JC – A política é um tema espinhoso de se abordar dentro da literatura – pode ficar panfletário, didático, raso. Temia esses riscos ao escrever sobre Floriano e o momento atual?
JOSÉ LUIZ –
Temia, sim. Mas, ao mesmo tempo, isso também é um desafio fascinante para o ficcionista. Ao contrário da literatura hispano-americana e da anglo-saxã, não temos uma tradição forte no subgênero do romance histórico ou da biografia romanceada. São poucos os livros dedicados a figuras políticas centrais, como, por exemplo, na Inglaterra, os romances recentes de Hilary Mantel sobre Thomas Cromwell e Henrique VIII, vencedores de dois prêmios Man Booker. Há também narrativas de Asturias, García Márquez e Roberto Bolaño sobre figuras políticas que vão de Simón Bolívar ao general Pinochet, além de uma tradição de narrativas sobre ditadores hispano-americanos.
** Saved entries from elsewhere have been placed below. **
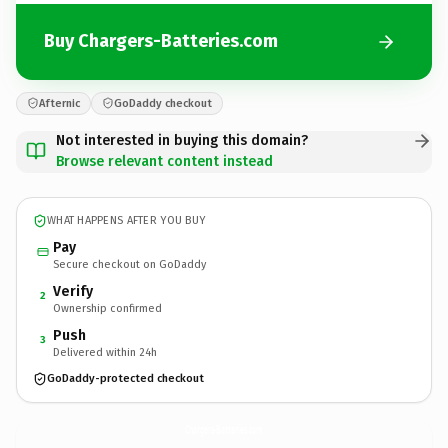
Buy Chargers-Batteries.com
Afternic
GoDaddy checkout
Not interested in buying this domain?
Browse relevant content instead
WHAT HAPPENS AFTER YOU BUY
Pay
Secure checkout on GoDaddy
Verify
2
Ownership confirmed
Push
3
Delivered within 24h
GoDaddy-protected checkout
Chargers-Batteries.
com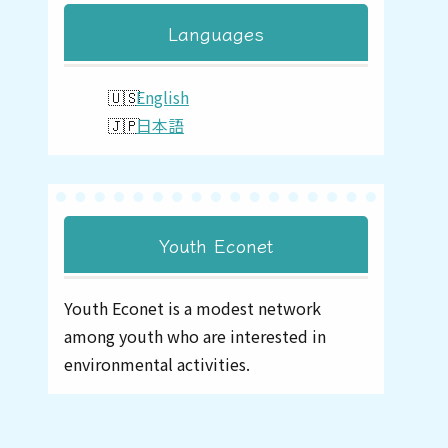
Languages
English
日本語
Youth Econet
Youth Econet is a modest network
among youth who are interested in
environmental activities.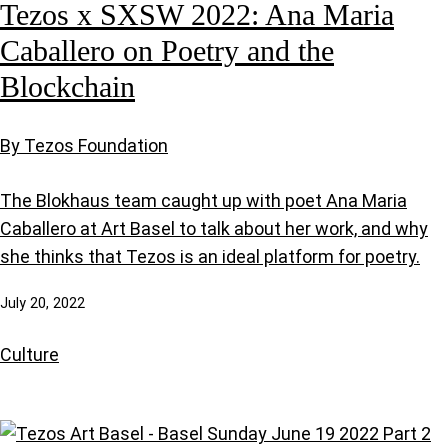
Tezos x SXSW 2022: Ana Maria
Caballero on Poetry and the
Blockchain
By Tezos Foundation
The Blokhaus team caught up with poet Ana Maria
Caballero at Art Basel to talk about her work, and why
she thinks that Tezos is an ideal platform for poetry.
July 20, 2022
Culture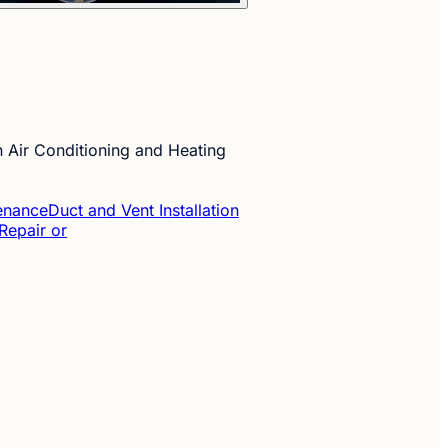
 Air Conditioning and Heating
tenance
Duct and Vent Installation
Repair or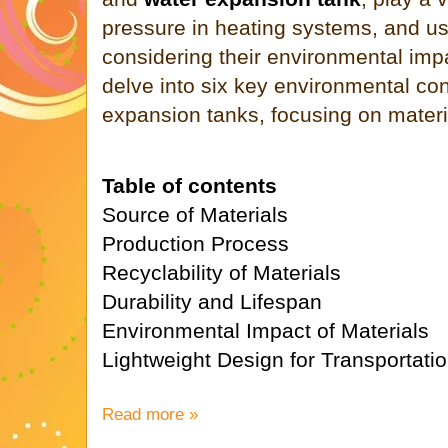
pressure in heating systems, and us
considering their environmental impact
delve into six key environmental con
expansion tanks, focusing on materia
Table of contents
Source of Materials
Production Process
Recyclability of Materials
Durability and Lifespan
Environmental Impact of Materials
Lightweight Design for Transportati
Read more »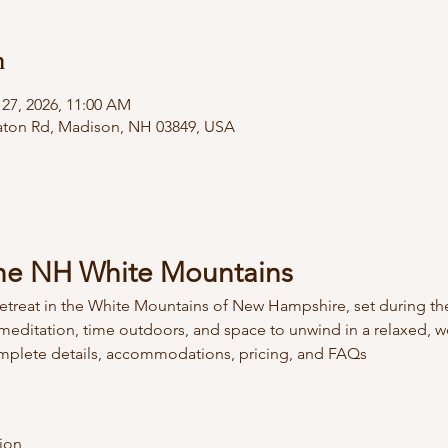
n
 27, 2026, 11:00 AM
 Eaton Rd, Madison, NH 03849, USA
 the NH White Mountains
 retreat in the White Mountains of New Hampshire, set during th
, meditation, time outdoors, and space to unwind in a relaxed,
omplete details, accommodations, pricing, and FAQs  
ion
Então, eu me pergunto: e onde estão as nossas?
 
JC – Você sente que existe uma continuidade entre seus romances anteriores e O Marechal de Costas?
JOSÉ LUIZ –
Pessoalmente, acho que sim. Os meus três romances são sobre como o passado surge, de repente, no curso do tempo presente e confronta o protagonista, impondo a ele ou a ela obstáculos que precisam ser superados a cada passo. O espectro de certa nostalgia reflexiva paira sobre as três narrativas. Mas, de verdade, cabe ao leitor buscar as conexões entre os livros – e não a mim...

CÂNCER

JC – No período de escrita do romance, você enfrentou não só um câncer na sua família, mas tirou um ano sabático para se tratar de um câncer. Recentemente, escreveu sobre o tema no Blog da Cia. das Letras. Escrever, de alguma forma, foi e tem sido parte desse processo?
JOSÉ LUIZ –
Como já sugeri, escrever foi uma catarse. É parte de um processo terapêutico. Além disso, a escrita faz boa companhia. Ela me deu forças, traçou metas e me deu um caminho a seguir, uma razão para me levantar da cama a cada dia. Minha saúde continua a perigo. Mesmo assim, O Marechal de Costas já está de pé. E isso é um consolo.
 
JC – Wellington de Melo comentou que você vai lançar também um conto para a coletânea Aquarius. Pode falar um pouco sobre a narrativa?
JOSÉ LUIZ –
Mandei para o querido Wellington três contos: os dois que formaram as linhas narrativas do romance – Marinheiro Só e Os Móveis do Mundo – e um terceiro, recentemente publicado na revista Piauí – Uma Novela Policial. A Mariposa Cartonera planeja publicar os três em breve, em suas versões originais, sem as modificações e os cortes que fiz para incorporar os dois primeiros ao romance. Estou grato e feliz com isso. Além desses três, ele vai incluir na coletânea Aquarius um conto em que imagino a adaptação cinematográfica do meu segundo romance, O Sonâmbulo Amador. Há, nele, uma personagem que também se chama Clara.